На глаза попался репринт книги в черной обложке с какими-то тиснеными значками. Корсаков взял увесистую книгу, открыл титульный лист. Книга была на французском языке. Это без разницы — мы в академиях не обучались и языков не знаем. Так, остатки школьной и институтской программы. Корсаков принялся медленно переворачивать страницы с неровно пропечатанным шрифтом, исподлобья наблюдая за прохожими и покупателями.
— Интересуетесь магией тамплиеров? — спросил продавец — мужчина лет сорока в плаще и черной рубашке, застегнутой под горло. — Хороший принт, с иллюстрациями. Сама книга середины девятнадцатого века. Вы по-французски читаете?
— С пятого на десятое, — буркнул Корсаков, углубляясь в книгу.
— Толкование гаданий по Таро Бафомета. Этот тип карт вообще редок, считается, что его завезли в Европу тамплиеры, возвращавшиеся из крестовых походов. Есть мнение, что эту книгу написал великий магистр Храма Шарль Нодье в тысяча восемьсот сороковом году.

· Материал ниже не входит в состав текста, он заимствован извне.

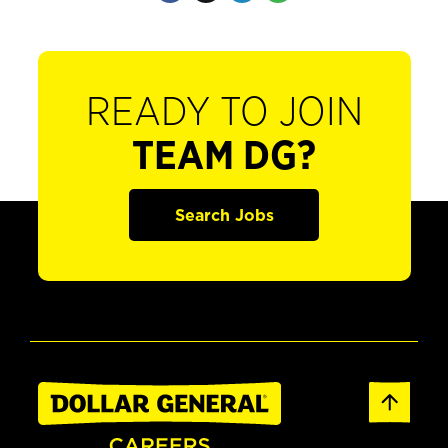
READY TO JOIN
TEAM DG?
Search Jobs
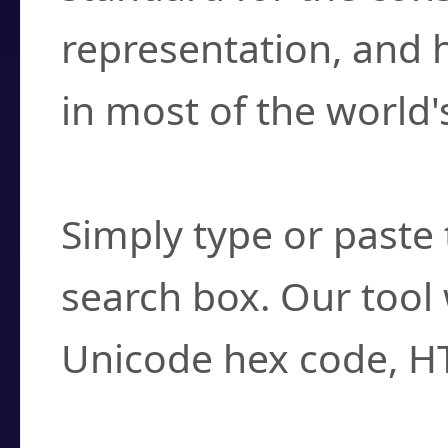
representation, and 
in most of the world'
How do I find a cha
Simply type or paste 
search box. Our tool 
Unicode hex code, H
Can I convert hex c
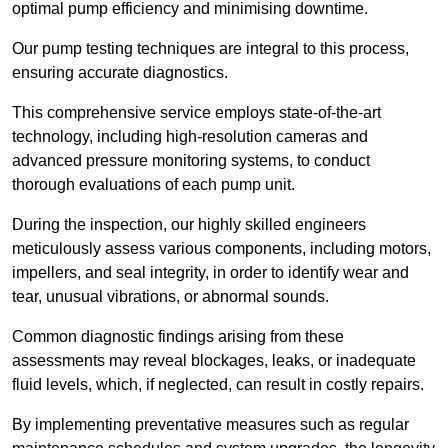
optimal pump efficiency and minimising downtime.
Our pump testing techniques are integral to this process,
ensuring accurate diagnostics.
This comprehensive service employs state-of-the-art
technology, including high-resolution cameras and
advanced pressure monitoring systems, to conduct
thorough evaluations of each pump unit.
During the inspection, our highly skilled engineers
meticulously assess various components, including motors,
impellers, and seal integrity, in order to identify wear and
tear, unusual vibrations, or abnormal sounds.
Common diagnostic findings arising from these
assessments may reveal blockages, leaks, or inadequate
fluid levels, which, if neglected, can result in costly repairs.
By implementing preventative measures such as regular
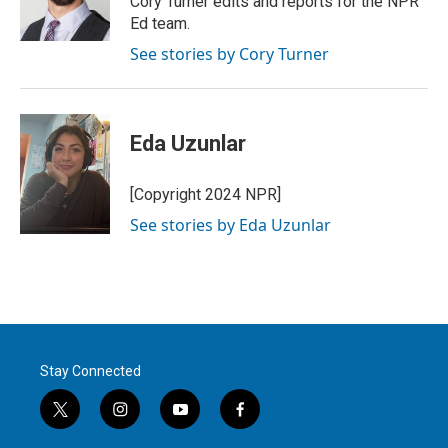
Cory Turner edits and reports for the NPR
n
Ed team.
See stories by Cory Turner
Eda Uzunlar
[Copyright 2024 NPR]
See stories by Eda Uzunlar
Stay Connected
t
i
y
f
w
n
o
a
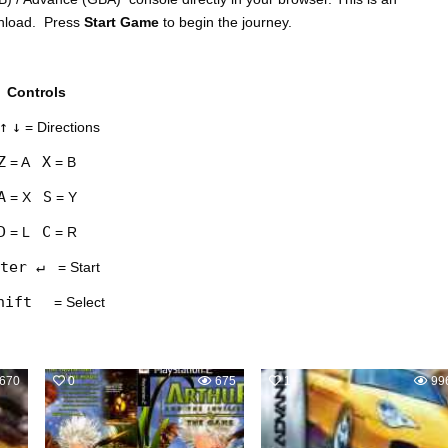
wnload. Press
Start Game
to begin the journey.
Controls
↑
↓
= Directions
Z
X
= A
= B
A
S
= X
= Y
D
C
= L
= R
ter ↵
= Start
hift
= Select
670
0
675
1
99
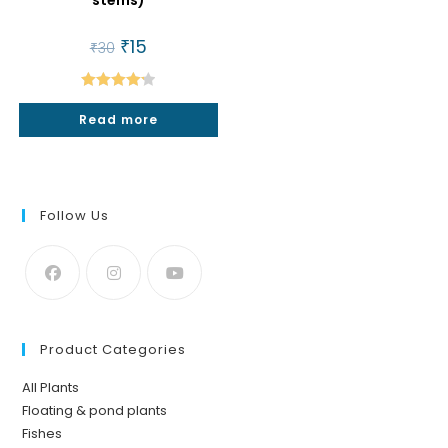
stems)
Original
₹
15
Current
₹
30
price
price
was:
is:
₹30.
₹15.
Rated
4.25
Read more
out of 5
Follow Us
Product Categories
All Plants
Floating & pond plants
Fishes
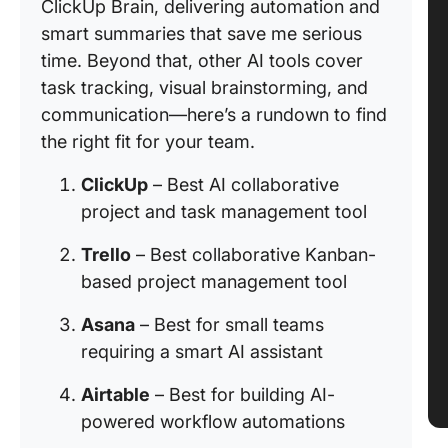
ClickUp Brain, delivering automation and
smart summaries that save me serious
time. Beyond that, other AI tools cover
task tracking, visual brainstorming, and
communication—here’s a rundown to find
the right fit for your team.
ClickUp
– Best AI collaborative
project and task management tool
Trello
– Best collaborative Kanban-
based project management tool
Asana
– Best for small teams
requiring a smart AI assistant
Airtable
– Best for building AI-
powered workflow automations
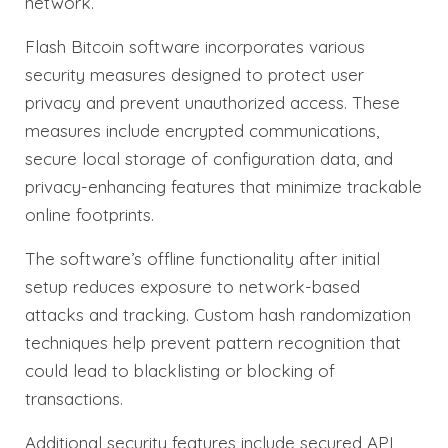
network.
Flash Bitcoin software incorporates various
security measures designed to protect user
privacy and prevent unauthorized access. These
measures include encrypted communications,
secure local storage of configuration data, and
privacy-enhancing features that minimize trackable
online footprints.
The software’s offline functionality after initial
setup reduces exposure to network-based
attacks and tracking. Custom hash randomization
techniques help prevent pattern recognition that
could lead to blacklisting or blocking of
transactions.
Additional security features include secured API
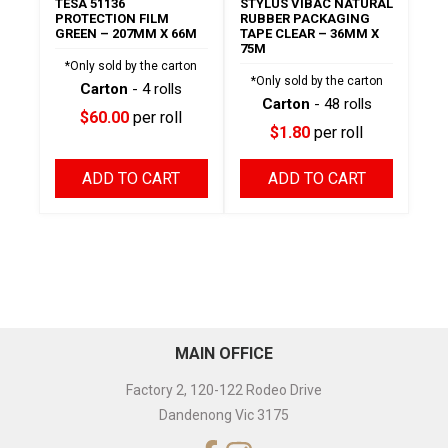
TESA 51136
STYLUS VIBAC NATURAL
PROTECTION FILM
RUBBER PACKAGING
GREEN – 207MM X 66M
TAPE CLEAR – 36MM X
75M
*Only sold by the carton
*Only sold by the carton
Carton
- 4 rolls
Carton
- 48 rolls
$60.00
per roll
$1.80
per roll
ADD TO CART
ADD TO CART
MAIN OFFICE
Factory 2, 120-122 Rodeo Drive
Dandenong Vic 3175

— Не знал, что тамплиеры просуществовали до середины девятнадцатого века, — удивился Корсаков, — вроде бы их разогнали еще в начале четырнадцатого. Кого сожгли, кого в казематах сгноили.
— Они существуют и сейчас, — понизив голос, сказал продавец, — только название у них другое. Прямые наследники тамплиеров — франкмасоны, или просто масоны — вольные каменщики. К ним перешли и богатства и знания. Они до сих пор вершат судьбы мира.